ATO crackdown on DIY super funds
THE taxman is getting tough on self-run super funds and knowing the rules is the only way to avoid getting burned.
THE Australian Taxation Office has launched a blitz on unlawful self-managed superannuation funds, with almost 100 funds shut down last year.
According to the latest ATO data, it made 99 self-managed funds non-compliant in 2009, compared with 24 the previous year and only five in 2007.
After a self-managed super fund is banned, the market value of assets can be taxed at up to 45 per cent, leaving members with little more than half their savings.
The rise in penalty activity is a result of a tougher line by the ATO, rather than a rise in dodgy DIY funds, says superannuation lawyer Bryce Figot of law firm DBA.
When a fund is tagged as non-compliant it loses its discounted tax benefits, is slugged with penalty interest charges and is hit with the highest marginal rate, going back many years in some cases to the first breach of the laws.
Mr Figot says the most common reason a DIY fund is shut down is because of loans to a member of the fund or a related person.

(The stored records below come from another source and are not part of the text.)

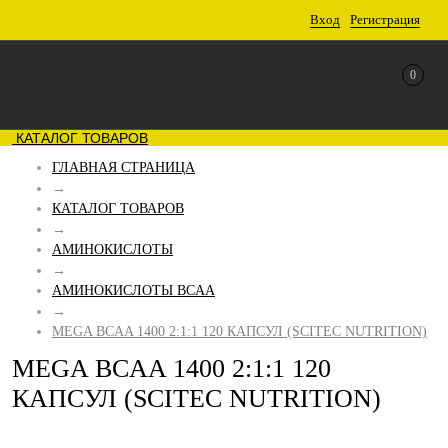
Вход
Регистрация
0
КАТАЛОГ ТОВАРОВ
ГЛАВНАЯ СТРАНИЦА
→
КАТАЛОГ ТОВАРОВ
→
АМИНОКИСЛОТЫ
→
АМИНОКИСЛОТЫ BCAA
→
MEGA BCAA 1400 2:1:1 120 КАПСУЛ (SCITEC NUTRITION)
MEGA BCAA 1400 2:1:1 120
КАПСУЛ (SCITEC NUTRITION)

"Often mum and dad might have a small super fund and their business might be in trouble, so they decide to strip money out of the fund for use in the business,'' Mr Figot says.

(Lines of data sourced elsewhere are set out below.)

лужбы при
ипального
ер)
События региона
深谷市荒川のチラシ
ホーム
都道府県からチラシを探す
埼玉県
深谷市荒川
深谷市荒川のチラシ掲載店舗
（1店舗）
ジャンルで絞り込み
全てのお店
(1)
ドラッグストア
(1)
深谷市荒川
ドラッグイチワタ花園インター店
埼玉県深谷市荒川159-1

"The auditor then accounts for the money as a loan to a related party and a contravention report has to be lodged with the ATO.''
Self-managed super fund industry group SPAA says the Australian Tax Office last year switched its role from education to enforcement.
"There's no doubt it has changed its focus to a more rigorous process of regulation,'' SPAA chief executive Andrea Slattery says.
"Last year the majority of the non-compliant funds involved loans to members, particularly where the trustees were either unwilling or unable to rectify or pay back the money.''
About 9000 self-managed funds were tagged by auditors last year. The 99 shutdowns represented less than 1 per cent, Ms Slattery says.
ATO data shows there are 411,000 self-managed super funds in Australia, holding almost $370 billion in assets.